UCYMicra (Figure 1) consists of three subsystems, (a) the Coordinator Subsystem, (b) the Mobile Agents Subsystem, and (c) a Public Search Engine that executes user queries on the database maintained by the Coordinator subsystem.
The Coordinator Subsystem resides at the Search Engine site and is responsible of (a) maintaining the search database, (b) providing online registration for new Web sites to participate in UCYMicra, and (c) administering the Mobile Agents Subsystem. The Mobile Agents Subsystem is responsible for crawling the Web and consists of two categories of mobile agents, namely the Migrating Crawlers (or Mobile Crawlers) and the Data Carries. Figure 2 shows UCYMicra at work.

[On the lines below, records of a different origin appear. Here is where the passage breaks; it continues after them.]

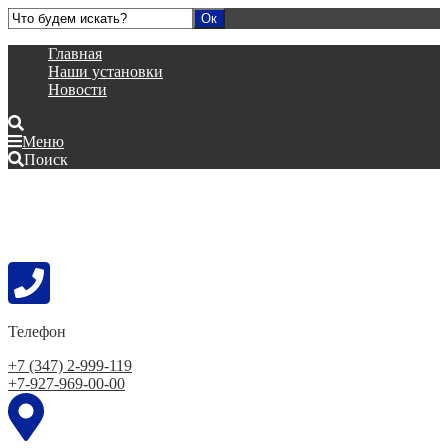
Главная
Наши установки
Новости
Меню
Поиск
Телефон
+7 (347) 2-999-119
+7-927-969-00-00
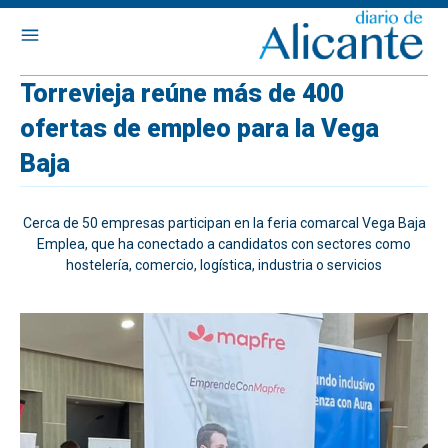
Torrevieja reúne más de 400
ofertas de empleo para la Vega
Baja
Cerca de 50 empresas participan en la feria comarcal Vega Baja
Emplea, que ha conectado a candidatos con sectores como
hostelería, comercio, logística, industria o servicios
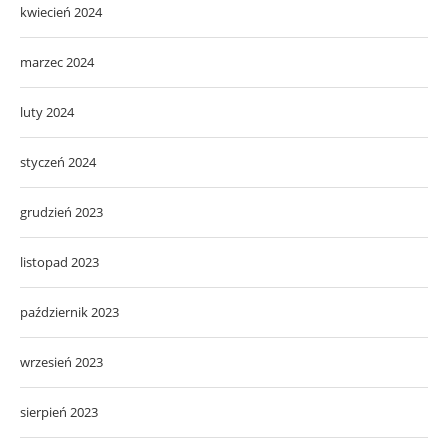
kwiecień 2024
marzec 2024
luty 2024
styczeń 2024
grudzień 2023
listopad 2023
październik 2023
wrzesień 2023
sierpień 2023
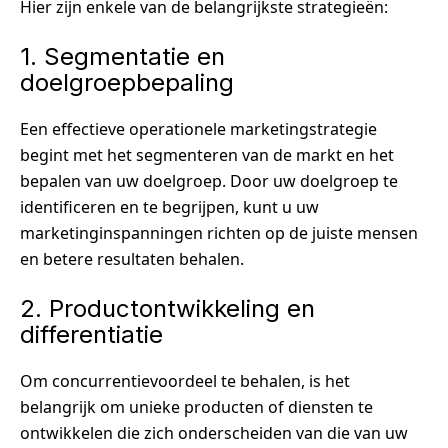
Hier zijn enkele van de belangrijkste strategieën:
1. Segmentatie en
doelgroepbepaling
Een effectieve operationele marketingstrategie
begint met het segmenteren van de markt en het
bepalen van uw doelgroep. Door uw doelgroep te
identificeren en te begrijpen, kunt u uw
marketinginspanningen richten op de juiste mensen
en betere resultaten behalen.
2. Productontwikkeling en
differentiatie
Om concurrentievoordeel te behalen, is het
belangrijk om unieke producten of diensten te
ontwikkelen die zich onderscheiden van die van uw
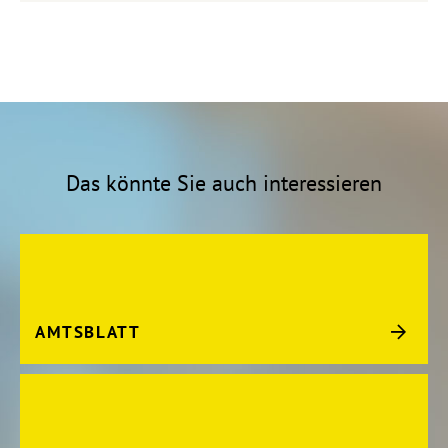
Das könnte Sie auch interessieren
AMTSBLATT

As mentioned above, the core of the UCYMicra crawling system are the Java-based Migrating Crawlers. Powered by their inherent mobile capabilities, the Migrating Crawlers can perform the following tasks:
We compare the performance of the UCYMicra crawling system against traditional crawling in terms of (a) size of data transmitted across the Internet, and (b) total time required for the complete crawling of a given set of documents. For the time being, we study only those two obvious metrics and do not experiment with parameters such as document change frequency. Since it was not feasible to include commercial Web servers in our experiments, we have employed a set of ten Web servers within our voluntary distributed academic environment that span in several continents. Each Web server was hosting an average of 200 Web documents with an average document size of 25 Kbytes. The previous numbers yield 46.2 Mbytes of document data to be crawled by both the traditional crawling and the UCYMicra approach. Due to space limitations, we present our finding for the size of data moved (our findings for the total time required are analogous).
Methodology |
Data Moved |
Traditional Crawling |
46,9 Mb |
UCYMicra - no processing, no compression |
48,1 Mb |
UCYMicra - w/processing, no compression |
13,3 Mb |
UCYMicra - no processing, w/compression |
8,1 Mb |
UCYMicra - (w/processing and compression) |
2,6 Mb |
The performance results (Table 1) showed that UCYMicra (row 5) outperforms traditional crawling (row 1) by generating approximately 20 times less data. This is because the Migrating Crawlers process and compress the Web documents locally to the Web server. In this way, only the compressed ranked keyword index of the Web server contents is transmitted to the Coordinator subsystem. In the traditional crawling approach, the complete contents of a Web server have to be downloaded by the crawler for centralized processing. In addition, a traditional crawler may request but cannot force a Web server to compress its contents before download.
To get a better insight on our performance results, we performed three more experiments, this time by modifying the UCYMicra approach to perform (or not) local processing or compression. Our results showed that with either processing or compression, the performance gains still hold to some extend. With neither processing nor compression enabled, however, those gains are eliminated since UCYMicra emulates traditional crawling.
Our ongoing work focuses in extending UCYMicra to support a hybrid crawling mechanism that borrows technology from both the traditional and the fully distributed crawling system. Such a hybrid crawling system will support a hierarchical management structure that considers network locality. Efficient algorithms for work delegation, administration, and result integration are currently under development.